Not to be deterred, I tucked a few wayward strands of my red hair behind my ear, walked just inside the side door and waited quietly a few moments. Sure enough, a head popped out of one of the retail shops and a voice called out “All clear.”
At that point I made way to the table and joined my friends who had the telltale look of defeat on their faces. For some reason the phrase “The struggle is real” popped into my brain, but I persisted and decided to share my list of eight things people should know about the Cody Stampede as we celebrate its 100th year.
- The Cody Stampede was spearheaded by Buffalo Bill’s friends to honor his legacy after his 1917 death. A local novelist named Caroline Lockhart led a small group of town leaders in creating a general framework for the event.
- The Cody Stampede helped gain publicity for a new road to the East Gate of Yellowstone National Park that started in Cody and is called the Buffalo Bill Scenic Byway today.

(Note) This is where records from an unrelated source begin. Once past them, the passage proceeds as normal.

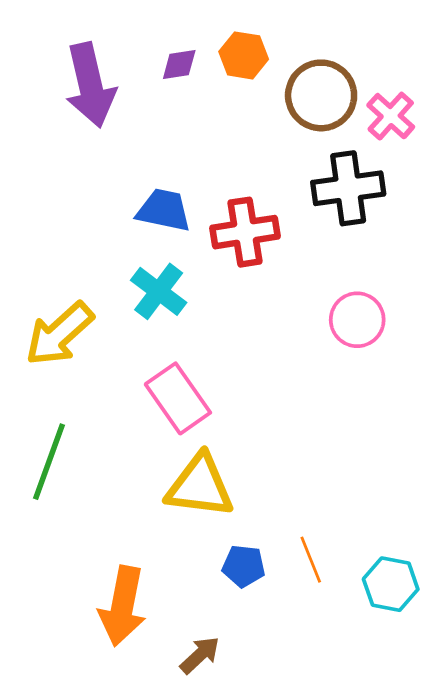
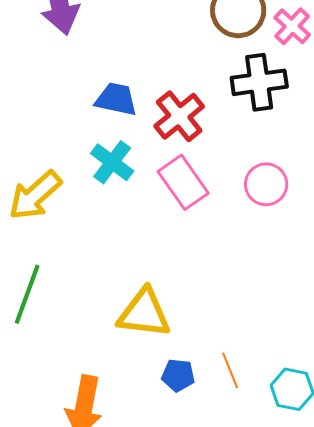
red cross: (245, 232) -> (179, 116), turned -30
pink rectangle: (178, 398) -> (183, 182), moved

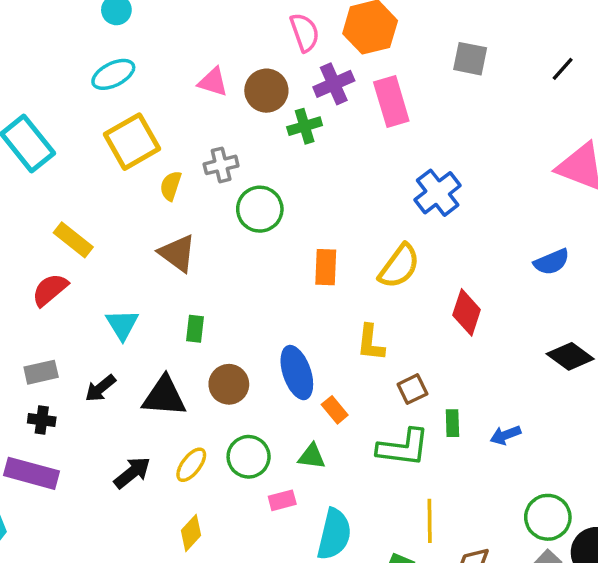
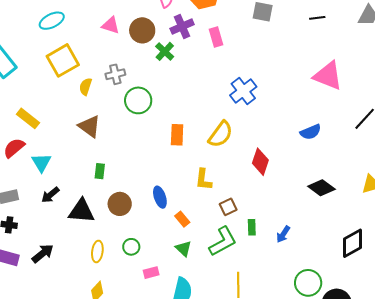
black line: (563, 69) -> (317, 18), turned 42
pink rectangle: (391, 101) -> (216, 37), size x0.7
green cross: (305, 126) -> (165, 51), turned -30
cyan triangle: (122, 325) -> (41, 163), moved
blue ellipse: (297, 373) -> (160, 197), size x0.7
black arrow: (100, 388) -> (50, 195), moved
blue arrow: (505, 435) -> (283, 234), turned -36
green L-shape: (403, 448) -> (223, 242), turned -36
green triangle: (312, 456) -> (183, 249), moved, turned 36
green circle: (249, 457) -> (131, 247), size x0.7
yellow ellipse: (191, 465) -> (97, 251), turned -30
black arrow: (132, 473) -> (43, 253), moved

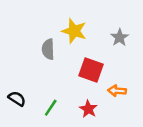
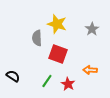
red square: (91, 70) -> (58, 54), moved
green line: (51, 108) -> (47, 81), moved

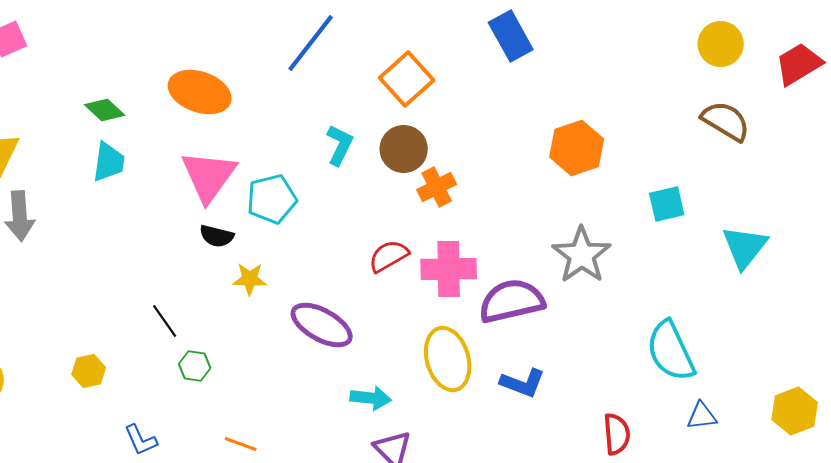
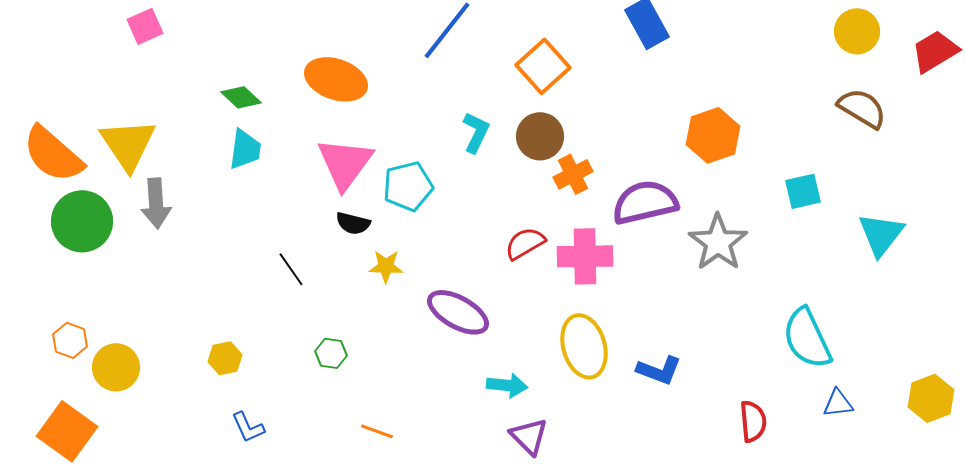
purple semicircle: (512, 301) -> (645, 202), moved
black line: (165, 321) -> (291, 269), moved
blue L-shape: (141, 440) -> (248, 427), moved

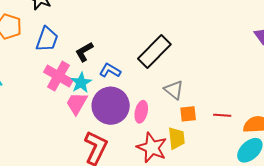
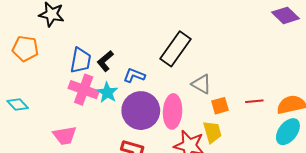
blue trapezoid: (47, 39) -> (81, 60), moved
pink trapezoid: (77, 103) -> (65, 136), moved, turned -120
pink ellipse: (141, 112) -> (173, 111), size x1.5

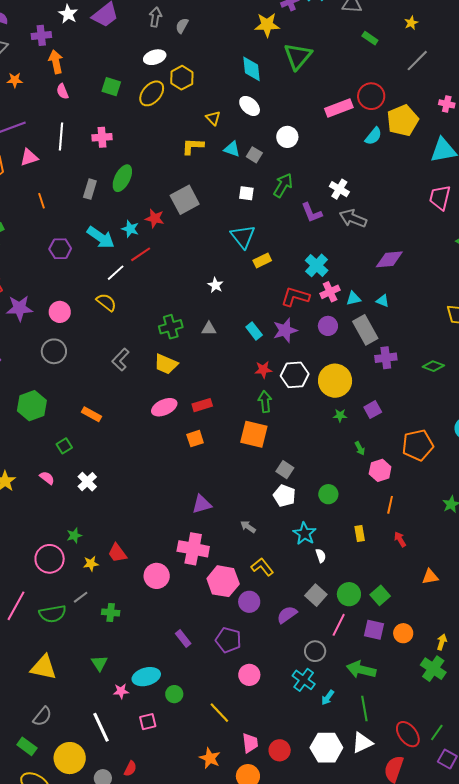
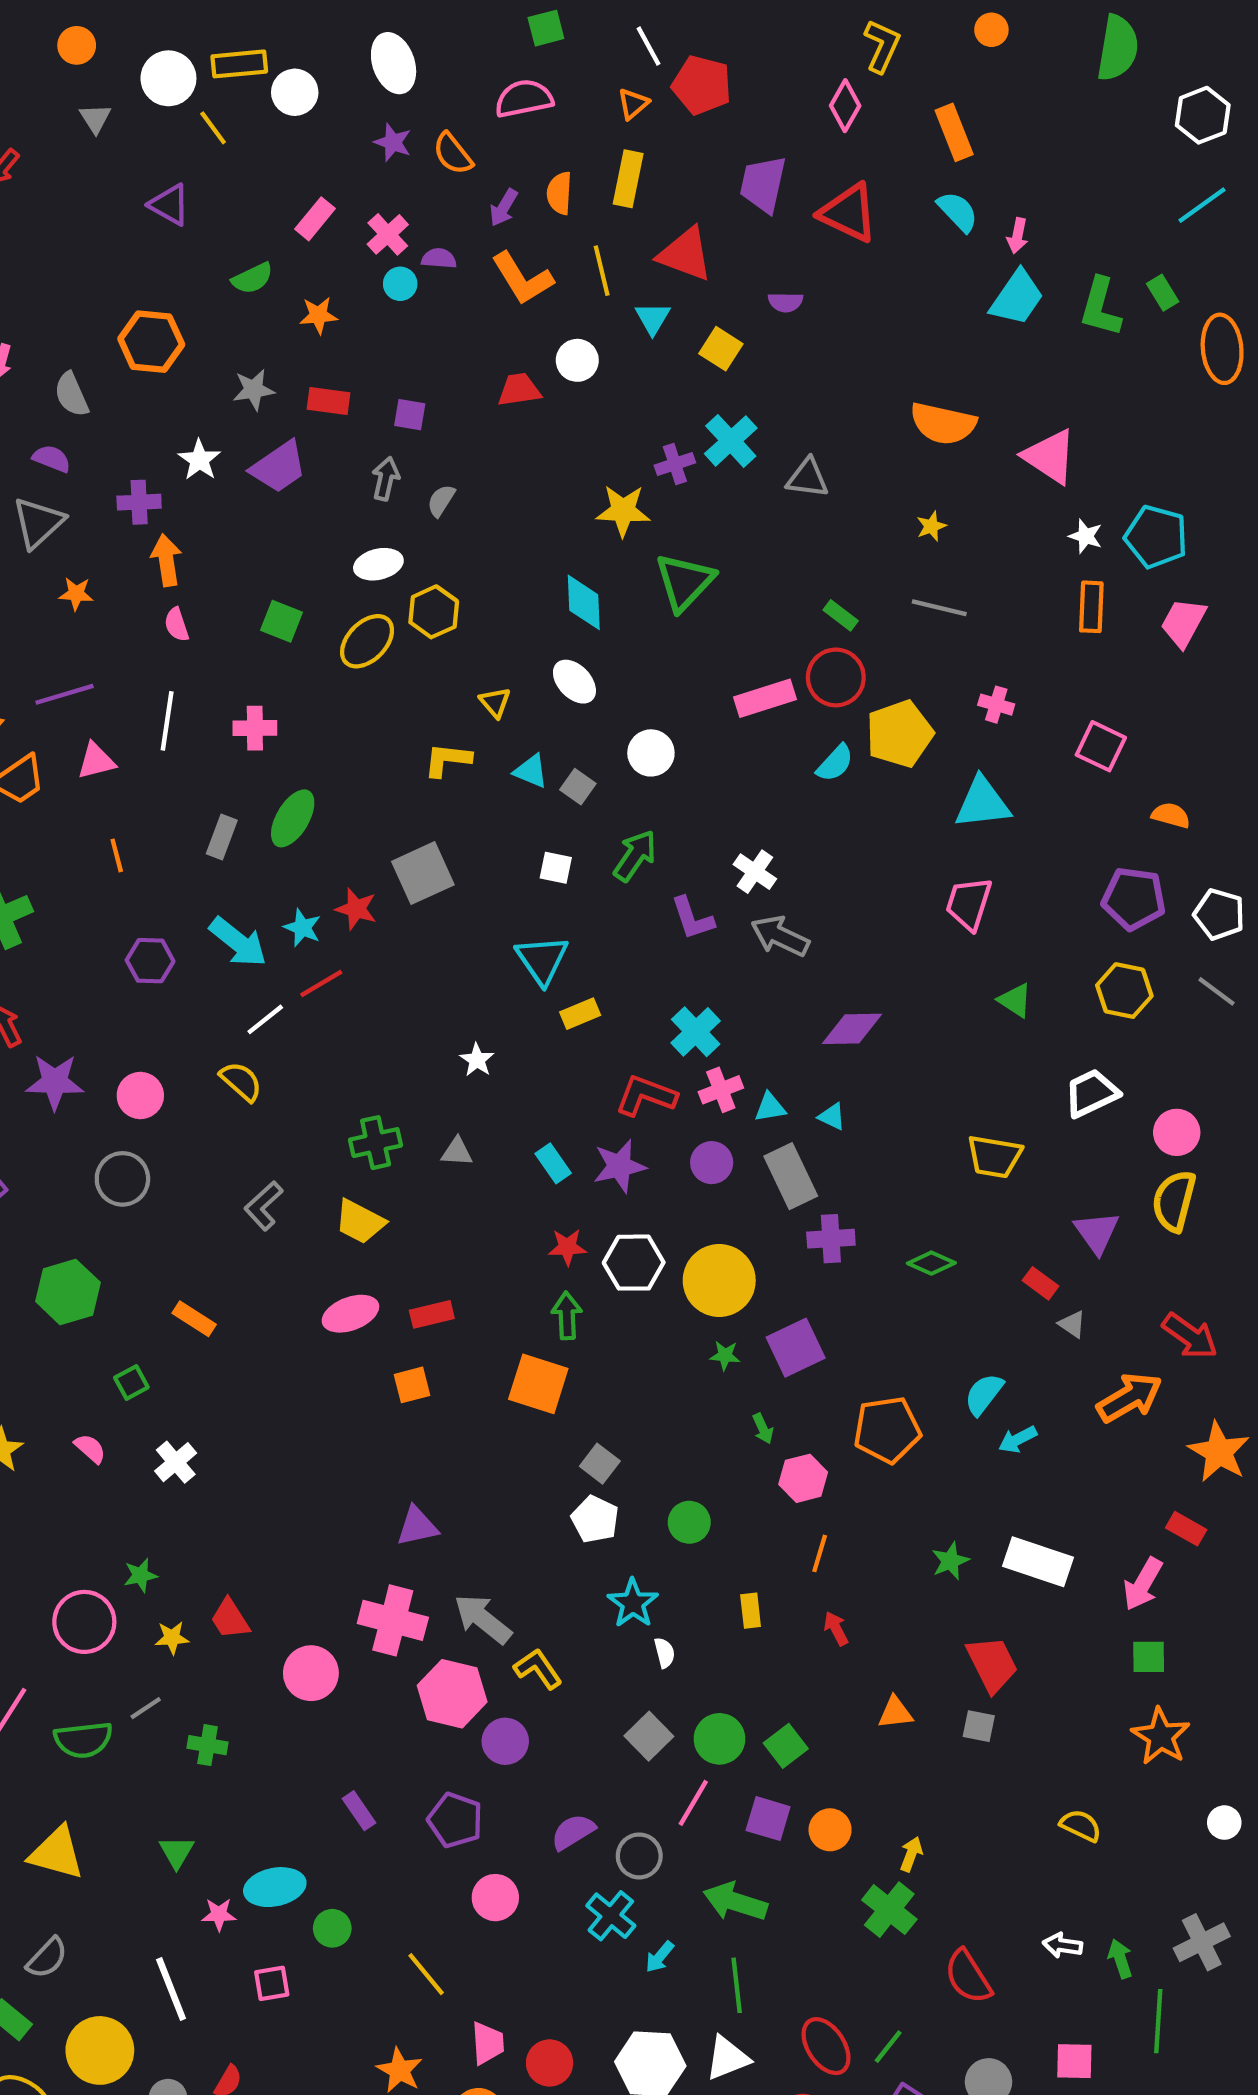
green rectangle: (370, 38) -> (841, 615), moved
gray line: (417, 61) -> (939, 608), turned 55
purple square: (373, 410) -> (796, 1348), size x1.5
gray arrow: (248, 527) -> (483, 1619), moved, size x1.8
purple semicircle: (287, 615) -> (573, 1832), moved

- The Cody Stampede Parade is often led by a famous Grand Marshal, and this year’s parade leader is expected to be announced soon. Grand Marshals have included Chuck Yeager, Wilford Brimley, John Wayne and “Longmire” actors Robert Taylor and Adam Bartley.
- Rodeo tickets can be purchased online now. General admission tickets are $20 on July 1, 2 and 3, and reserved seating tickets on July 4 are $25.
- More than 800 rodeo contestants will be competing for a purse with more than $400,000.
- The Kiddies Parade – scheduled for Tuesday, July 2 at 10 a.m. – is a favorite event among locals and visitors alike. Parade-goers line Sheridan Avenue to watch the youth of the town proudly perform their way down Sheridan Ave., Cody’s main street.
- There are numerous free or moderately priced events including the three-day Wild West Arts Fest beginning July 2, 38th Annual Runners Stampede on July 4 and three days of parades.
- Out-of-towners have a broad choice of lodging with more than 1,600 rooms, but the region’s hotels, inns, ranches and campgrounds can sell out for the event, and travelers are encouraged to book rooms soon.
Now, was that so difficult? I don’t know why my friends were complaining about yet another lesson from me. They’re probably at home sharing these tidbits with their families and pretending they learned about them through their own research.
That’s okay. I don’t care who gets the credit as long as people gain a better understanding of our rich history and culture here in Cody Yellowstone.